We’re up to five sessions of The One Ring on Twitch.tv/actualplay. I thought we were going to get to use the treasure hoard rules for the first time. The fellowship (aka party) was exploring a barrow tomb following a lead on a man they’re tracking. But a player had one of those good stressful decision points. They added a twist into the game session, so maybe next session!
I really like the way The One Ring handles treasures. Especially - distinctive, magical, precious treasures. There are three magnitudes of a treasure hoard. Upon finding one some dice are rolled to determine the value of the hoard with an optional table for deciding what’s actually in there. Every value point of treasure is worth one load of encumbrance. Nice neat tidy.

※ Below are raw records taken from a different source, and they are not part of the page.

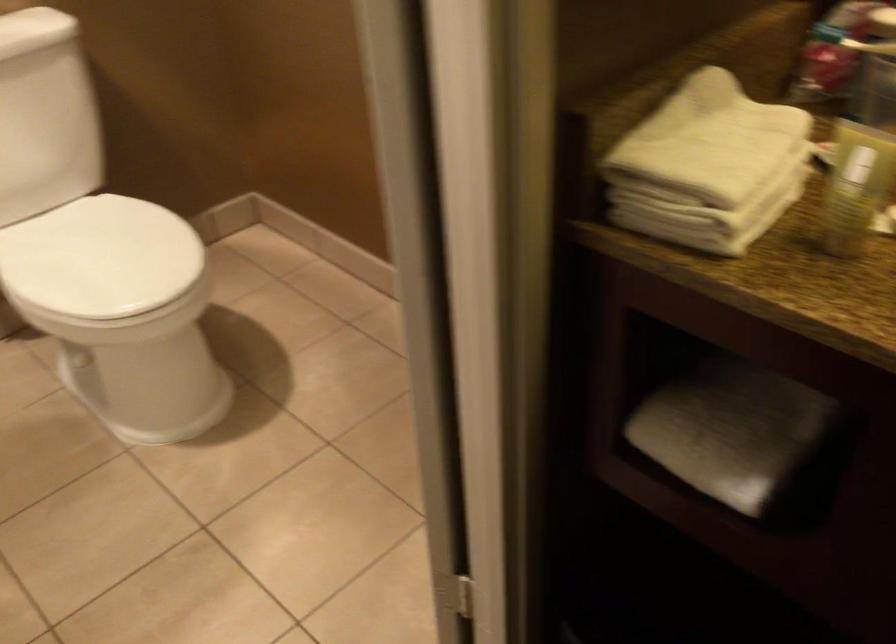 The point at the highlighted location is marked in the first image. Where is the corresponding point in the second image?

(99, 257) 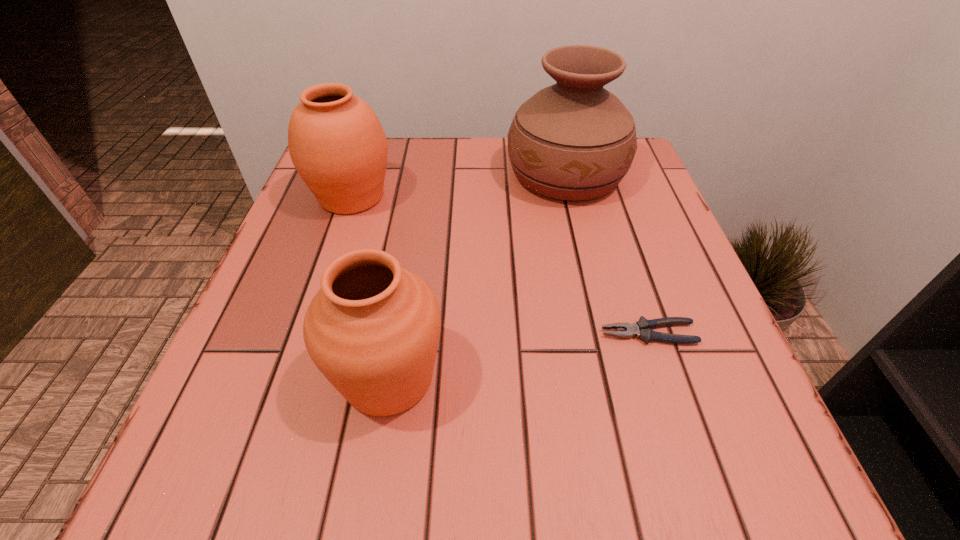 Find the location of a particular element. urn positioned at the right edge is located at coordinates click(574, 140).

Where is `pliers present at the right edge`? The image size is (960, 540). pliers present at the right edge is located at coordinates 642,329.

You are a GUI agent. You are given a task and a screenshot of the screen. Output one action in this format:
    pyautogui.click(x=<x>, y=<y>)
    Task: Click on the object that is positioned at the far left corner
    The height and width of the screenshot is (540, 960).
    Given the screenshot: What is the action you would take?
    pyautogui.click(x=337, y=144)

Locate an element on the screen. The image size is (960, 540). object located in the far right corner section of the desktop is located at coordinates (574, 140).

I want to click on free space at the far edge, so click(x=407, y=174).

In the image, there is a desktop. Find the location of `blank space at the near edge`. blank space at the near edge is located at coordinates (407, 502).

The width and height of the screenshot is (960, 540). I want to click on vacant space at the left edge, so click(264, 343).

What are the coordinates of `vacant area at the right edge of the desktop` in the screenshot? It's located at (607, 212).

Image resolution: width=960 pixels, height=540 pixels. In order to click on vacant space at the near left corner of the desktop in this screenshot , I will do `click(279, 503)`.

In the image, there is a desktop. Identify the location of vacant space at the near right corner. (719, 495). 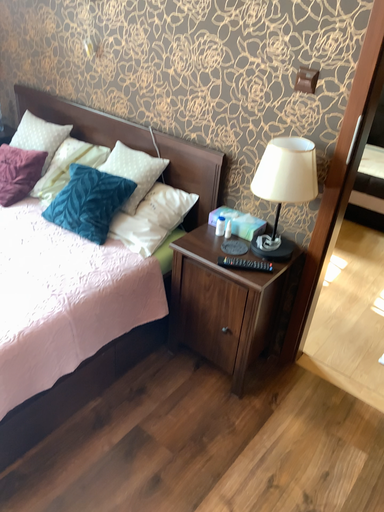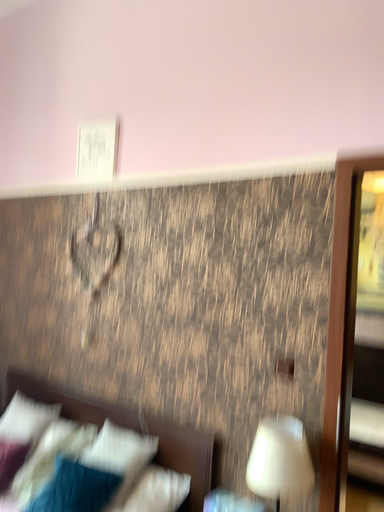 Question: Which way did the camera rotate in the video?

Choices:
 (A) rotated upward
 (B) rotated downward

Answer: (A) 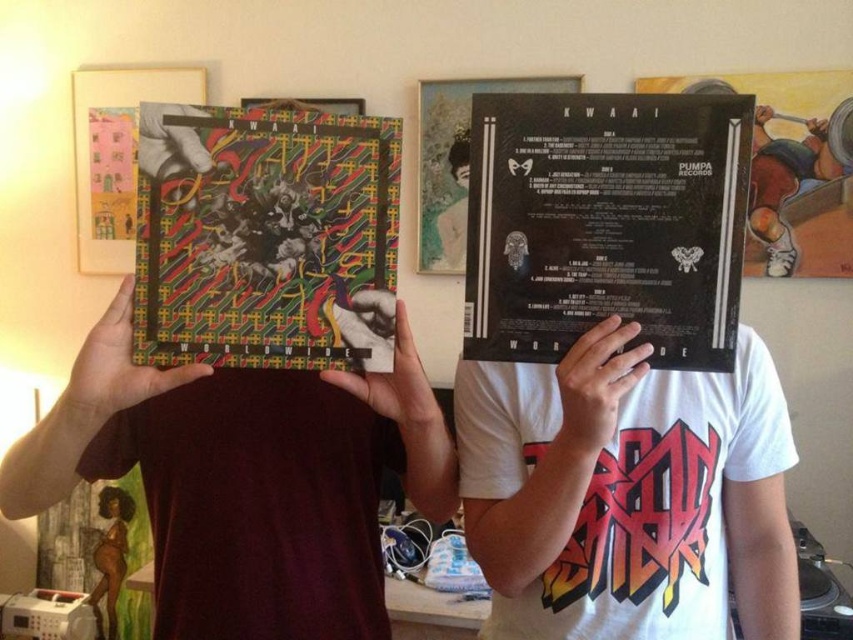 Looking at the scene described, which object is positioned to the right of the other between the black matte vinyl record at center and the matte black hair at center?

The black matte vinyl record at center is positioned to the right of the matte black hair at center.

You are standing in the room and want to determine which of the two points, point (341, 337) or point (468, 145), is nearer to you. Based on the scene, which one is closer?

Point (341, 337) is closer to the viewer than point (468, 145). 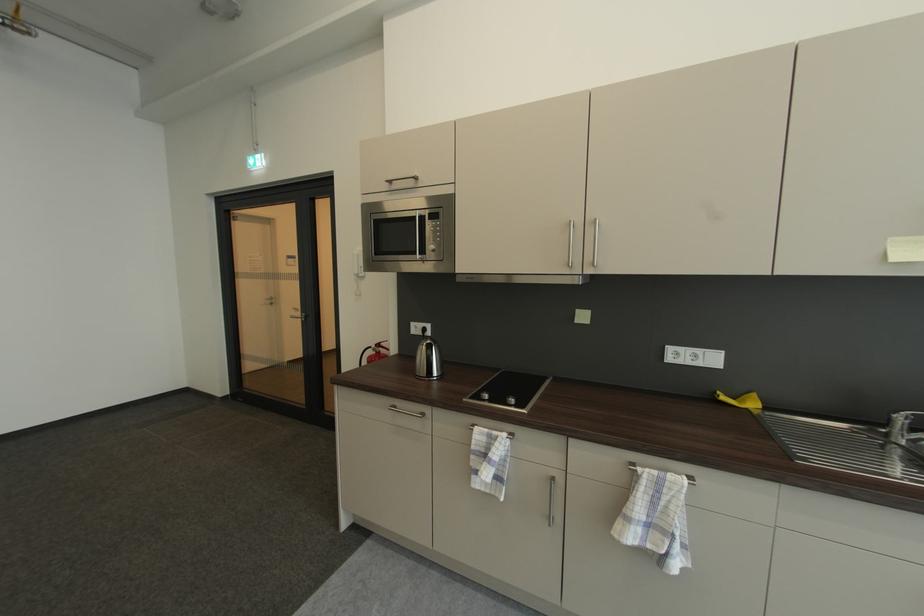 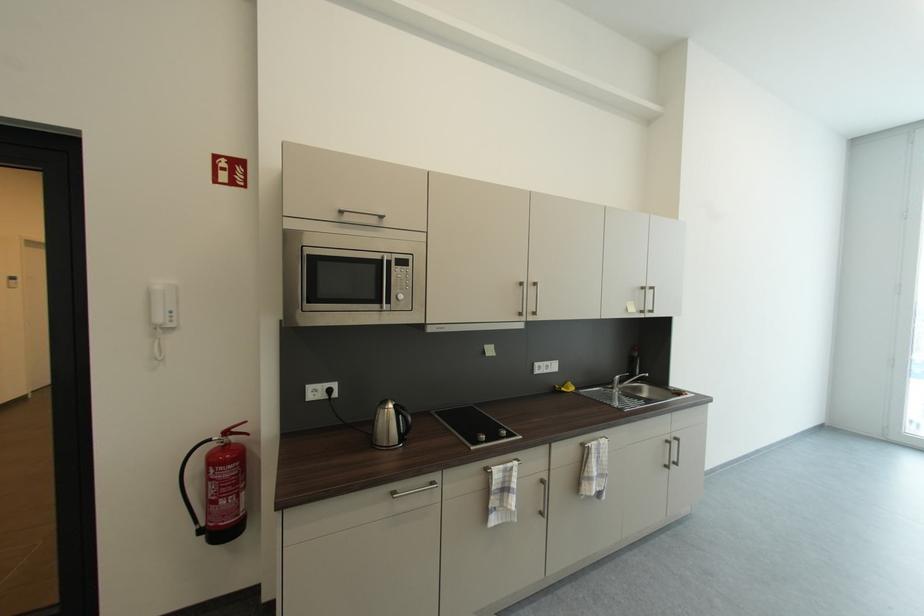 Find the pixel in the second image that matches pixel 896 422 in the first image.

(618, 383) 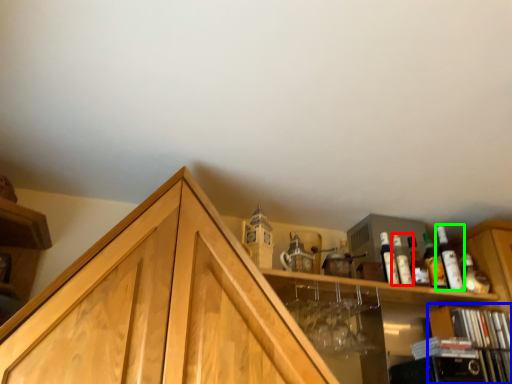 Question: Which is farther away from bottle (highlighted by a red box)? cabinetry (highlighted by a blue box) or bottle (highlighted by a green box)?

Choices:
 (A) cabinetry
 (B) bottle

Answer: (A) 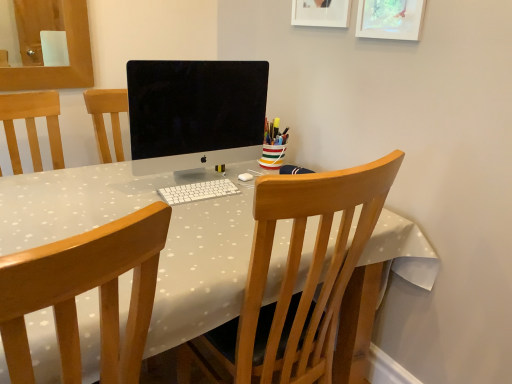 In order to click on free point above white plastic keyboard at center (from a real-world perspective) in this screenshot , I will do `click(208, 183)`. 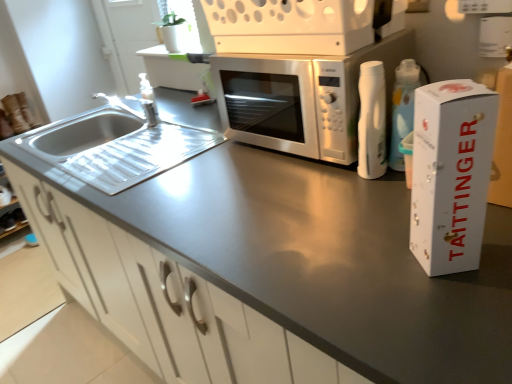 Image resolution: width=512 pixels, height=384 pixels. What are the coordinates of `vacant space behind white cardboard box at right` in the screenshot? It's located at (376, 214).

But that’s not the thing! We’ve seen wealth, resources get abstracted out before. Frodo was meant to have the ring, as Bilbo was meant to find it. Gandalf says — or something like it.
Once the base value has been determined another roll occurs to determine what precious, special things are present if any. The players decide of these things who keeps what. That’s kinda all cool, but still, it all seems the same. The randomness is just distributed a bit more.
That’s the thing, it’s not really all that random. There’s a Treasure Index the Loremaster makes for the campaign. It is the definitive list of things magical, wonderous, and famous. The magical treasure rolls made during a session determine what magnitude of item from the Treasure Index is found. The Loremaster ultimately decides what item — but it was part of the campaign prep. Decided on before discovered in the barrow tomb. Meant for Nendor to find! That’s the part I’m loving. The idea that the campaign has a definitive list, big or small of not just magical stuff -but magical treasures relevant to the campaign.
I will consider this going forward in fantasy games that I run. An index implies deliberate choices about what will be in the series of games. What exists, maybe a little who and how. The uniqueness (or not!) of the items tells a story. A story that can add color to the fiction we’re generating.
And if Gandalf is right, what is your character meant to do with that precious artefact?